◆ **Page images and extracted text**
——
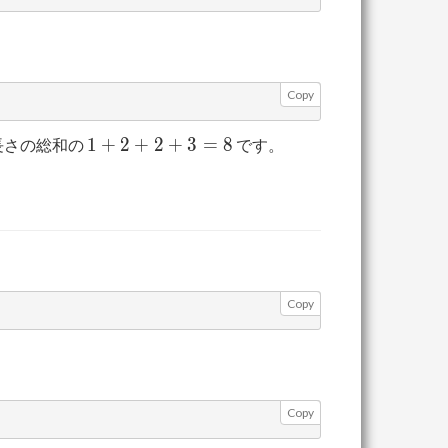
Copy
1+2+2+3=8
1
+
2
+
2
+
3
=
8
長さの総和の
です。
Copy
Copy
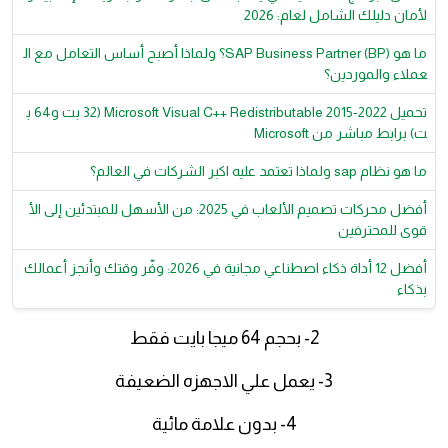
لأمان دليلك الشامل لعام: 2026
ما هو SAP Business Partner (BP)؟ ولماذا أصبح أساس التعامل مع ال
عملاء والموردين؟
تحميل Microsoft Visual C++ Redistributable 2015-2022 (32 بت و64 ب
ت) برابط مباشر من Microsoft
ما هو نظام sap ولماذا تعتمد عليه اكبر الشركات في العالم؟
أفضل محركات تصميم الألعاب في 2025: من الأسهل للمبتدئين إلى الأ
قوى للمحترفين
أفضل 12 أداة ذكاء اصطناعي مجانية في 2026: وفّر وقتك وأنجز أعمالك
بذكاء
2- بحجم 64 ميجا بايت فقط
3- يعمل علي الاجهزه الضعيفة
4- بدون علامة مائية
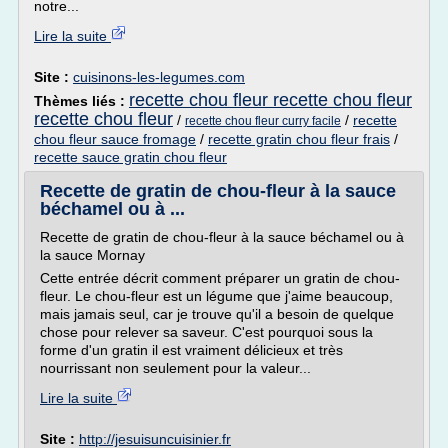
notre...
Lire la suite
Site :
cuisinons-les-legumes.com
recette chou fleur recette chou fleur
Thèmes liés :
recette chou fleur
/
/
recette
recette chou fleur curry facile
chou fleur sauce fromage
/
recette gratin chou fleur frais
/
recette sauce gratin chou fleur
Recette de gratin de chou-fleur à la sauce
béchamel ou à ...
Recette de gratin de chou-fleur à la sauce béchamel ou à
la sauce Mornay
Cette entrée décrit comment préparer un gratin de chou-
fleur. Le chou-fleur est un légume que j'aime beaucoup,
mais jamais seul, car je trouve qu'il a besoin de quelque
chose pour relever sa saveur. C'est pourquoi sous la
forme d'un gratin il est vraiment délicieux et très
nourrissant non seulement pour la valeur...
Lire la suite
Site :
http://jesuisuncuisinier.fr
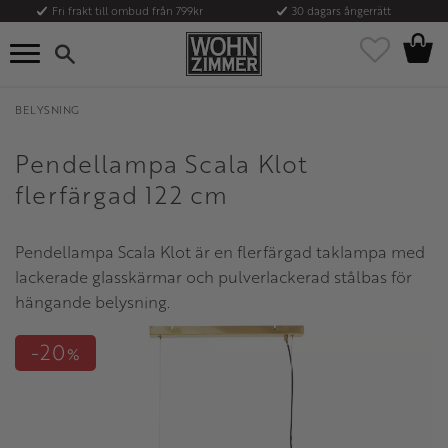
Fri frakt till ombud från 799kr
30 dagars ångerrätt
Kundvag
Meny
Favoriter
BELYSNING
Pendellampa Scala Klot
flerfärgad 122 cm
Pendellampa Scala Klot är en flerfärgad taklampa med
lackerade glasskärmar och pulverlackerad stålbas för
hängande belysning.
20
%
——
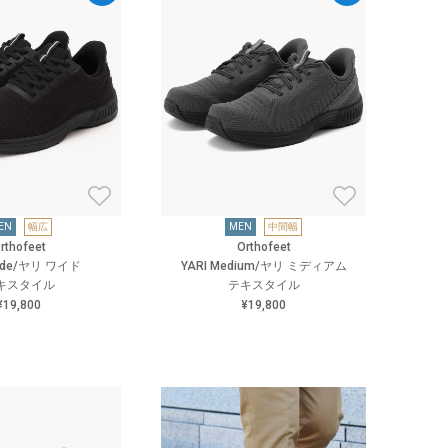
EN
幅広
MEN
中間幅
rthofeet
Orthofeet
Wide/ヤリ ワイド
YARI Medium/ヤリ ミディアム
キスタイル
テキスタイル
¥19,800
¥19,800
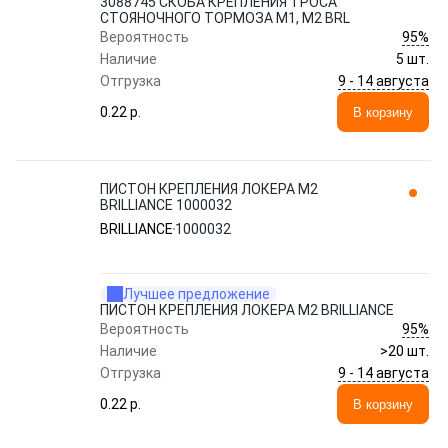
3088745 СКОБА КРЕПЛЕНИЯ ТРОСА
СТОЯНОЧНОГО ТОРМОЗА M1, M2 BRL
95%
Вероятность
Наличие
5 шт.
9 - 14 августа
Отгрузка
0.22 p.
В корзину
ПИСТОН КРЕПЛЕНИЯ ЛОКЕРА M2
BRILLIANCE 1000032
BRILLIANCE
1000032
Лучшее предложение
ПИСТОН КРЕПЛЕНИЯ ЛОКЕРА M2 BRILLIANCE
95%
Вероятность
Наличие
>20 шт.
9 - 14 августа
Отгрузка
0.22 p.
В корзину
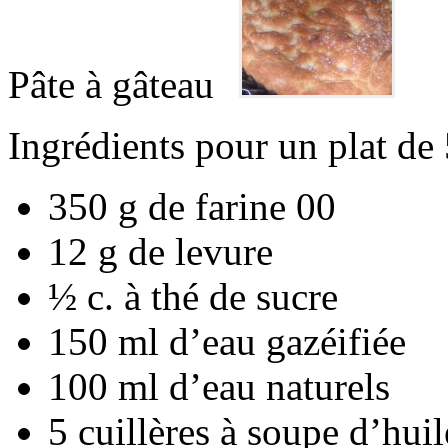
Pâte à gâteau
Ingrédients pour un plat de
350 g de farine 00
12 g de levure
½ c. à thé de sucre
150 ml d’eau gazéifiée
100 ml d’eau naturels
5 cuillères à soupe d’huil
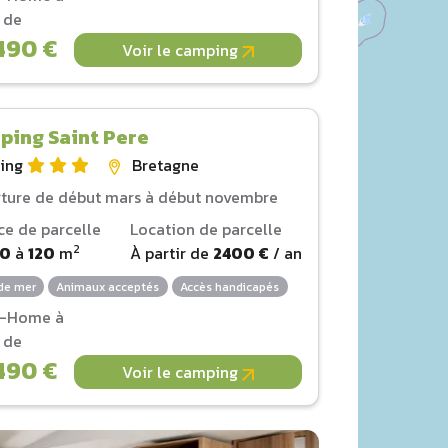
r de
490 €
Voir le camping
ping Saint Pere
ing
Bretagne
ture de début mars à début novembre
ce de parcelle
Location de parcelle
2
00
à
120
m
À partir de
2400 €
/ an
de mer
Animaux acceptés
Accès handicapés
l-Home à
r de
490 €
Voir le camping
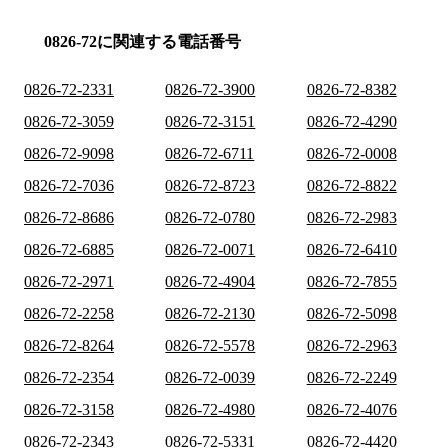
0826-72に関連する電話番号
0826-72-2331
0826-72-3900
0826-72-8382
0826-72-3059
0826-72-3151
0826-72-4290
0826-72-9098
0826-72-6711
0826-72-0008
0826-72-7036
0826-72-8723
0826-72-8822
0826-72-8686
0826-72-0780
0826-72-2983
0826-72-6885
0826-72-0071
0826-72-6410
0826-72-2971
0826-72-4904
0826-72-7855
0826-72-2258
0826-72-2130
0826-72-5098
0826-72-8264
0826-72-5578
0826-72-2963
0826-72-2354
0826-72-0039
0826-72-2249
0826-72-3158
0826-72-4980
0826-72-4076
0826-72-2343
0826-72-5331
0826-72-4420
——
◆ **Directions**
Among the records above, repeat exactly the line with "0826-72-3158", the line with "0826-72-4420", and every line in between, and only those.

◆ **Response area**
0826-72-3158
0826-72-4980
0826-72-4076
0826-72-2343
0826-72-5331
0826-72-4420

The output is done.